**What is required:**
Using the entries below, write out the line with "Практический маркетинг", the line with "Да и разница в работе двигателя ощутимая.", and every line in between, exactly as each is written.

**Items from a dataset:**
===
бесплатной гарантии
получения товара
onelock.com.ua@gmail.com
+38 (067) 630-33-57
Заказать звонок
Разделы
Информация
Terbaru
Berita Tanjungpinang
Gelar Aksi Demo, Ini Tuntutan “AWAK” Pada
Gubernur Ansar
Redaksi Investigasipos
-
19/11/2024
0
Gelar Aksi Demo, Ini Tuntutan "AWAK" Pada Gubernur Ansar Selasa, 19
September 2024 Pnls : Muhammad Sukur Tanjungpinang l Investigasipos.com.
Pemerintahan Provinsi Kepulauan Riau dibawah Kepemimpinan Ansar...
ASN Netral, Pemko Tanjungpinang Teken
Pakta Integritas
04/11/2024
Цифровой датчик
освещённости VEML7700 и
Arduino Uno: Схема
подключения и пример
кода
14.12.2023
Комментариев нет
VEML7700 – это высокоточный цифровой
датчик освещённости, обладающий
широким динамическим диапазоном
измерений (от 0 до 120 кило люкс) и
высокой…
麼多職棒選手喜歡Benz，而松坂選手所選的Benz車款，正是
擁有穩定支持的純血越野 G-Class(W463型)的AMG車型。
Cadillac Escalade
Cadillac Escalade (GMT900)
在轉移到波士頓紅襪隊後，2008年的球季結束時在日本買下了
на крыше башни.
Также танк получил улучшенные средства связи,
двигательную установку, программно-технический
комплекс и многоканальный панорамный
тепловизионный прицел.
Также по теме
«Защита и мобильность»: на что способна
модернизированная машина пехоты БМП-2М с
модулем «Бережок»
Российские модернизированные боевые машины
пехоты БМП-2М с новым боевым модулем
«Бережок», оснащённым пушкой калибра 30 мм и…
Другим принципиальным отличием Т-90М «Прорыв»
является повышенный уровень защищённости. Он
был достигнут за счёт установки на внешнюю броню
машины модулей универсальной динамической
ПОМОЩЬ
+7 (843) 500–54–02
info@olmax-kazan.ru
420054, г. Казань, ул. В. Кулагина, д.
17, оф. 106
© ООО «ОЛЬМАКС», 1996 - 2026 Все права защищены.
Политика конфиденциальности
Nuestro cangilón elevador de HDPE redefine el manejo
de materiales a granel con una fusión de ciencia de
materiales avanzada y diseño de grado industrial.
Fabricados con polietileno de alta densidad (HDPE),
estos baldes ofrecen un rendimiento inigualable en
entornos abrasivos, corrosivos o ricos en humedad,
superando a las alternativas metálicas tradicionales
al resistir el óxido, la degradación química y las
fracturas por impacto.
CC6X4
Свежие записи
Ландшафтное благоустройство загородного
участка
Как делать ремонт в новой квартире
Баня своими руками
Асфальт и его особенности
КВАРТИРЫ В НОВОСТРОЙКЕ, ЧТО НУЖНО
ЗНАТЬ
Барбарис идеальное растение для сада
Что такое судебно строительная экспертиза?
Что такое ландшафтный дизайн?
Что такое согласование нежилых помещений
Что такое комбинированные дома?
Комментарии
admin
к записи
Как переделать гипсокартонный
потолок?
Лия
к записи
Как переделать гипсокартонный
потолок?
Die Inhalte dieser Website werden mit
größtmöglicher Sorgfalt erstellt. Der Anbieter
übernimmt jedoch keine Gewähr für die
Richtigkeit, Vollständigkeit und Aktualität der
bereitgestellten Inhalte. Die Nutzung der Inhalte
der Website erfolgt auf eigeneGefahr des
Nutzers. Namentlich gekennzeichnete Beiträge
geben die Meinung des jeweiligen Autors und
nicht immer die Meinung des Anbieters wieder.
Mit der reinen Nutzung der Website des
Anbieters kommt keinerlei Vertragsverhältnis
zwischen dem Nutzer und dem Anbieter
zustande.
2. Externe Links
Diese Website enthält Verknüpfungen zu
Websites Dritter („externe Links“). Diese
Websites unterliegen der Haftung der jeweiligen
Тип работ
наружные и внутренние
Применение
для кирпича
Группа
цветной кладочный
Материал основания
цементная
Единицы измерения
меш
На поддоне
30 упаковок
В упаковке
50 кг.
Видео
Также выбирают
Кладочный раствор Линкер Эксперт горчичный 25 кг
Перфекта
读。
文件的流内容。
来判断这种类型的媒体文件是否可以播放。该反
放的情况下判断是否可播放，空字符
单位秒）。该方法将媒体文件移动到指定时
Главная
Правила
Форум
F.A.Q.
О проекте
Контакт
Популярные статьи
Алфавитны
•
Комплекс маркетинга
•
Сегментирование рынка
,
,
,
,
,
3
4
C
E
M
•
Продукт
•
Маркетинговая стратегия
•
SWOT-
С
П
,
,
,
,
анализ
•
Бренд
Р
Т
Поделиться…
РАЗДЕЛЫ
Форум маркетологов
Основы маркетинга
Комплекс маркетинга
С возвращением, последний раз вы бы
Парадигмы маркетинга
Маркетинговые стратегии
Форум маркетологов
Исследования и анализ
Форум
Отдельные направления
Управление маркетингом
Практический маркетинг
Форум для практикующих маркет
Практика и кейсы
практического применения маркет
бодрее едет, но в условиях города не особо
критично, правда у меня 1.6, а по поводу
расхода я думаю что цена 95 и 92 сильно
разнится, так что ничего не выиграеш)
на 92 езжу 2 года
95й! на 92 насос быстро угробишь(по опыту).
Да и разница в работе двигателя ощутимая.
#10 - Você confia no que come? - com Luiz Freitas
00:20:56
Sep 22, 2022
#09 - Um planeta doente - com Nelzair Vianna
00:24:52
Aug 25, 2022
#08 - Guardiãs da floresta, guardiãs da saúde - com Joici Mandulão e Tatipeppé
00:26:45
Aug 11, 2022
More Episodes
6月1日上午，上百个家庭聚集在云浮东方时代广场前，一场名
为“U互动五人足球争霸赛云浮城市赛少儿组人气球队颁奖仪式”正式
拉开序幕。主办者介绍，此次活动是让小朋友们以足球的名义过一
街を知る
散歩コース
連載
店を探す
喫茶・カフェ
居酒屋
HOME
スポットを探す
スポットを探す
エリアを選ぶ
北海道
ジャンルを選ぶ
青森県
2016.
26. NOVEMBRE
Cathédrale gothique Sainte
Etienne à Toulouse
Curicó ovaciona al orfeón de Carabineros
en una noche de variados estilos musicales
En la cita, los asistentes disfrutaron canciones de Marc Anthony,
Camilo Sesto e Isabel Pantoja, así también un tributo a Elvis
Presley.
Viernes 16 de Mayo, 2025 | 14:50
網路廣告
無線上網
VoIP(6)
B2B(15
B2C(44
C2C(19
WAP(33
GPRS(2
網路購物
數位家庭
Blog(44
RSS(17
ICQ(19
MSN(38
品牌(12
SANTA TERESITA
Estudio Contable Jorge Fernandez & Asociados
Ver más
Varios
===
**Written answer:**
Практический маркетинг
Форум для практикующих маркет
Практика и кейсы
практического применения маркет
бодрее едет, но в условиях города не особо
критично, правда у меня 1.6, а по поводу
расхода я думаю что цена 95 и 92 сильно
разнится, так что ничего не выиграеш)
на 92 езжу 2 года
95й! на 92 насос быстро угробишь(по опыту).
Да и разница в работе двигателя ощутимая.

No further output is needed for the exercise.